That's a very good question. I think there are at least three different aspects to it: philosophical, psychological and practical.
The first category is one which I am more than happy to leave for others to ponder.
Psychologically, I have witnessed vastly different attitudes toward other living creatures: from people treating pets as full-fledged family members, through indifference to outright cruelty. The kinder, gentler attitude seems to be a modern phenomenon, more common the further removed one is from the realities of the food chain (a "fun" factoid I just looked up: some 25 million chickens are slaughtered every day in the US alone, and I think we all know how most of them live; there is nothing kind or gentle about it). There is a widespread belief that kids benefit from growing up with pets, and some evidence that it may actually be true. Based on what I saw growing up with a sequence of dogs, a bunch of birds, miscellaneous rodents and the occasional reptile, I think it would be pretty straightforward (and more humane - I was a lively kid...) to replicate the experience using virtual pets. It may be hard to fool a real dog into thinking that a simulated one is real, but fooling a human is pretty easy.

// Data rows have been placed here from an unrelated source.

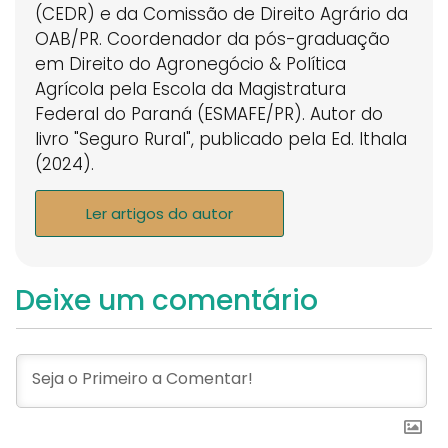
(CEDR) e da Comissão de Direito Agrário da
OAB/PR. Coordenador da pós-graduação
em Direito do Agronegócio & Política
Agrícola pela Escola da Magistratura
Federal do Paraná (ESMAFE/PR). Autor do
livro "Seguro Rural", publicado pela Ed. Ithala
(2024).
Ler artigos do autor
Deixe um comentário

The practical aspect is the serious one. Flavio Mercati has written an essay which pays homage to currently fashionable views (and which therefore can be expected to do very well in the contest) and advocates "solutions" like only eating game meat, but which also gets some things right. One of them is that there are vast amounts of energy of raw materials awaiting exploitation in space. Another is that the biological diversity of Earth is truly rare, and therefore precious. He is sticking to the 60s script of space colonization, with humans turning other planets into new Earths by terraforming, and in that model, the more species you have to work with, the more likely you are to find a viable mix capable of supporting a robust biosphere in the new environment. The script is dated, but he does have a point: diversity is good.

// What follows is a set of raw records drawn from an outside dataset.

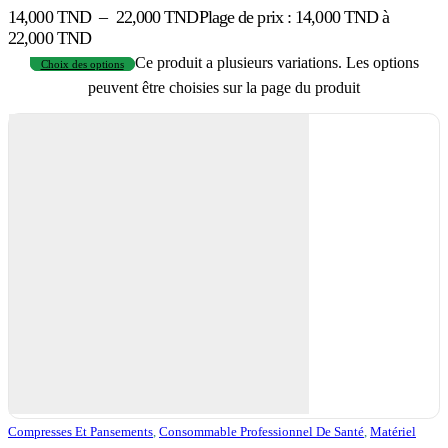
14,000
TND
–
22,000
TND
Plage de prix : 14,000 TND à
22,000 TND
Ce produit a plusieurs variations. Les options
Choix des options
peuvent être choisies sur la page du produit
Compresses Et Pansements
,
Consommable Professionnel De Santé
,
Matériel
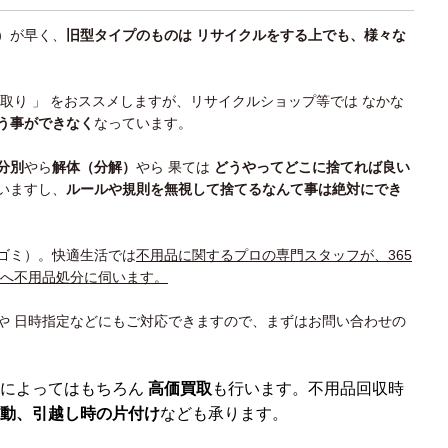
）が早く、
旧型タイプのものは リサイクルをする上でも、様々な
買取り 」 をおススメしますが、リサイクルショップ等では なかな
う事ができなく
なっています。
分別
やら
解体（分解）
やら 果ては
どうやってどこに捨てれば良い
いますし、
ルールや規則を無視して捨てるなんて事は絶対にでき
ゴミ）。快適生活では
不用品に関するプロの専門スタッフが、365
所へ不用品処分に伺います。
や 日時指定などにもご対応できますので、まずはお問い合わせの
によってはもちろん
高価買取
も行います。不用品回収時
動、引越し時の片付け
なども承ります。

That won't matter to inorganic Humans 3.0, but it could bite Humans 2.0. Their life support system will need to provide them with things like glucose and amino acids. Ideally, those would be synthesized, but initially at least they could come from a handful of plant species (Soylent is essentially based on rice, oat, canola and microalgae; in The Millennial Project, Savage was big on blue-green algae). Since they will be working with a completely engineered environment, it will be tempting to optimize everything, down to cloning a few particularly productive organisms, and call it a day. The result would be a monoculture, with all that entails: very efficient as long as it works, but very fragile when something goes wrong. So as a purely practical matter, it would be in their interest to maintain a larger selection of species.